I'll come right out and say it - I'm an alien too so, um, yeah the all-alien idea seems to be a good possibility.


----------



## Teh Ebil Snorlax (Sep 10, 2010)

Actually, neither of us admitted to being aliens. When I said "us", I was referring to "us innocents".

EDIT: I have an Idea.

Let's say we're all aliens and opal is the one killing us.

What if, every night, he activates one of us and then, if we don't get ourselves lynched the next day, he kills us? Then the amount of deaths fits into the three nights and it also explains why there were no deaths on the first night.


----------



## opaltiger (Sep 10, 2010)

Walker said:


> The only problem I have with the possibility that there are no mafia in this game is how the village is supposed to win.  If we assume no mafia, then how exactly are we to end it all?
> 
> Also, opal, would aliens, if there are any in this game (though it is opal, so I'm pretty sure there are), be activated by deaths other than mafia- double doctor, for example?

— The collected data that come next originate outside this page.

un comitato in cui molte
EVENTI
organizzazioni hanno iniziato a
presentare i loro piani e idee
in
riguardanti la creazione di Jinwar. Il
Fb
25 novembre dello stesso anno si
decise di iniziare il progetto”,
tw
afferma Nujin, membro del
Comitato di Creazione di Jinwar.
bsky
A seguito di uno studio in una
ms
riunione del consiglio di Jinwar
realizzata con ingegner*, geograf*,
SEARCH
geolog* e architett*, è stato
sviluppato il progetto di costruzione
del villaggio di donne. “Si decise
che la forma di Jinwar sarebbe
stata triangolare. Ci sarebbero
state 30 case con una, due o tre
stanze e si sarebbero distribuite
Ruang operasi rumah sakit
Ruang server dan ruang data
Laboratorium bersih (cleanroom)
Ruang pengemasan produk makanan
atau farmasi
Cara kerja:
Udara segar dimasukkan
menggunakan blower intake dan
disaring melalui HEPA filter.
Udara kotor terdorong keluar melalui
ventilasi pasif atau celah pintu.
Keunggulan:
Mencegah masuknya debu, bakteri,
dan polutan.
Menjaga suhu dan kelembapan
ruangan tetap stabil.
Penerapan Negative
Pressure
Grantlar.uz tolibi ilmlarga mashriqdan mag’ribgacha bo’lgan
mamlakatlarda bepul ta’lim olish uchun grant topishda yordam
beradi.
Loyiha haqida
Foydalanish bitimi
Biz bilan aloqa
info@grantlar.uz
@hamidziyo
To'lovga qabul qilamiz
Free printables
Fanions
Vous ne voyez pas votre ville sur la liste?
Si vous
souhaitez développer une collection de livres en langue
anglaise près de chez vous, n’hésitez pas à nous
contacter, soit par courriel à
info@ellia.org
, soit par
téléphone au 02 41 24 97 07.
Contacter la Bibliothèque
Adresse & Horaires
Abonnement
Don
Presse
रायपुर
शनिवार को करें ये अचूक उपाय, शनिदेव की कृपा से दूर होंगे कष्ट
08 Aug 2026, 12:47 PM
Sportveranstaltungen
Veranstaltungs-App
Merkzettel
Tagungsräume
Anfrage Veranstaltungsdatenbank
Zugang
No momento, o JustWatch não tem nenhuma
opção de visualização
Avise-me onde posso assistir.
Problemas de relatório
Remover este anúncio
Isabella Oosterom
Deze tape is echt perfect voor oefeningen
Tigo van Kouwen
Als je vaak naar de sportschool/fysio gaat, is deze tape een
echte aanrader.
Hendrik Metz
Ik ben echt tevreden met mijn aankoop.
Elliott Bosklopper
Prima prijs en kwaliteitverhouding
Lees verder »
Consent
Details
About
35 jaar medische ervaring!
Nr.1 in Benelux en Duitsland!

Aliens are activated by killing roles, so no, overdose would just kill them outright, whereas something like a vigilante would activate them.


----------



## Teh Ebil Snorlax (Sep 10, 2010)

I'd also like to reclarify that in reference to my above statement, I am not necessarily saying that I am an alien.


----------



## nastypass (Sep 10, 2010)

I think it's safe to come out and say it, TES:  everyone is an alien.  I'm an alien, Midnight's an alien, Blaziking's an alien, you're an alien.  No matter how you try to spin it, 3 aliens is a lot, even by opal standards, unless it's everyone.  Of course, there _is_ the possibility of all alien except for one or two of us who have been assigned mafia.  Possibly multifaction, given the strange death pattern for all alien.

Seeing as I'm not yet activated, I'm going to simply *abstain.*


----------



## Mai (Sep 10, 2010)

Yeah. I'm alien too. *Abstain.*


----------



## Clover (Sep 10, 2010)

... Well hm. Now mafia chicks, if there are any, can just come out and say "Alien! ... suckers" and we won't think anything of it. Hm.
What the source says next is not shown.